DRASTIC is an acronym for an empirical model with seven variables namely: Depth to the groundwater table, net groundwater recharge, Aquifer media, Soil media, Topography, Impact of vadose zone media, and hydraulic conductivity of the aquifer (Aller et al. 1985). The model DRASTIC, was developed by Aller et al. (1985). In this study, DRASTIC was used together with modified DRASTIC to assess groundwater vulnerability of Chunnakam aquifer system in Jaffna. This method is considered as a standardized method for evaluating groundwater vulnerability to contamination and has been used in the world (Fritch et al. 2000; Shukla et al. 2000; Al-Zabet 2002). The DRASTIC method has also been applied in many different climates including Sri Lanka (Babiker et al. 2005; Werz and Hötzl 2007; Jayasekara et al. 2011).

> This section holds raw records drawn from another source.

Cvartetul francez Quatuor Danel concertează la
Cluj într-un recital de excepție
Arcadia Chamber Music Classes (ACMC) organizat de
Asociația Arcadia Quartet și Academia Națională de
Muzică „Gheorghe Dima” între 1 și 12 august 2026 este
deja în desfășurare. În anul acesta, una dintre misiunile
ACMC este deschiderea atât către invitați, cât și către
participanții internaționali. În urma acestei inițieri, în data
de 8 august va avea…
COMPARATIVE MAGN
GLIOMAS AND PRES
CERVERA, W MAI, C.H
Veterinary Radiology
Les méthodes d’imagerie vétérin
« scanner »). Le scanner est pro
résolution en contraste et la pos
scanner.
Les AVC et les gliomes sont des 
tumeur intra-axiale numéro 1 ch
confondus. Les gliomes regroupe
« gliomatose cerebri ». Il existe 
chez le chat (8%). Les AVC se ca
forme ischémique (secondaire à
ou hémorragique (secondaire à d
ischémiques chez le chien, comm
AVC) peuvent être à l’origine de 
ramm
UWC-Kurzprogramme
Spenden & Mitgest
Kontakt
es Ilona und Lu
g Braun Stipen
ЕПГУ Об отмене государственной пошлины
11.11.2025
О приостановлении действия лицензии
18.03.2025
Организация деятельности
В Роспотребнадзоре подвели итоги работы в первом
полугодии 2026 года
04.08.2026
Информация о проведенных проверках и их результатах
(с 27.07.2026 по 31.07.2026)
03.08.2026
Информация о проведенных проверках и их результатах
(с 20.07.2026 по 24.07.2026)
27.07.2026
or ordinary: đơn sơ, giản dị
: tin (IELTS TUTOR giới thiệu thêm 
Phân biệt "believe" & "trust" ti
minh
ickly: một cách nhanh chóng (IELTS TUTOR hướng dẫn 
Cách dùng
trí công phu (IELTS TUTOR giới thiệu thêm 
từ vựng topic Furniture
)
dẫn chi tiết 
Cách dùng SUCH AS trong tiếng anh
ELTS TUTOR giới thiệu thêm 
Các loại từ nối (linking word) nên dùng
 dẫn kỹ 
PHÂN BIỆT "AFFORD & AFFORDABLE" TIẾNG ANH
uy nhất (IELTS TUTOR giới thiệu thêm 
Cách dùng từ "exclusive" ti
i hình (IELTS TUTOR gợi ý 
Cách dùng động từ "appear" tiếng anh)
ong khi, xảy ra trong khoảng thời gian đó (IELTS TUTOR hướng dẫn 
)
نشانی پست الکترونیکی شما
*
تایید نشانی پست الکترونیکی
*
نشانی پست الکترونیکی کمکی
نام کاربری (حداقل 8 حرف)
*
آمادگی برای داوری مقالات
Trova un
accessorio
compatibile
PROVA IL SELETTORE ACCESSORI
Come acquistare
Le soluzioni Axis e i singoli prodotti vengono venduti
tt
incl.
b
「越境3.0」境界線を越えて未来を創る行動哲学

A vulnerability assessment provides the intrinsic vulnerability of a given region to potential contamination using hydrologic and recharge properties independent of a contaminant (Jayasekara et al. 2011). In DRASTIC, each of the hydrogeologic factors was assigned a rating from 1 to 10 based on a pre-set range of values. The weight assigned by Aller et al. (1985) to each variable is as follows: depth to water table and impact of vadose zone, 5; net recharge, 4; aquifer media and hydraulic conductivity, 3; soil media, 2; and topography, 1. The DRASTIC Index (DI) is given as DI = DwDr + RwRr + AwAr + SwSr + TwTr + Iw Ir + CwCr (1) where Dw, Rw, Aw, Sw, Tw, Iw, and Cw were the weights allocated to depth, recharge, aquifer media, topography, impact, and conductivity, respectively. Similarly, Dr, Rr, Ar, Sr, Tr, Ir, and Cr were the ratings allocated to depth, recharge, aquifer media, topography, impact, and conductivity, respectively.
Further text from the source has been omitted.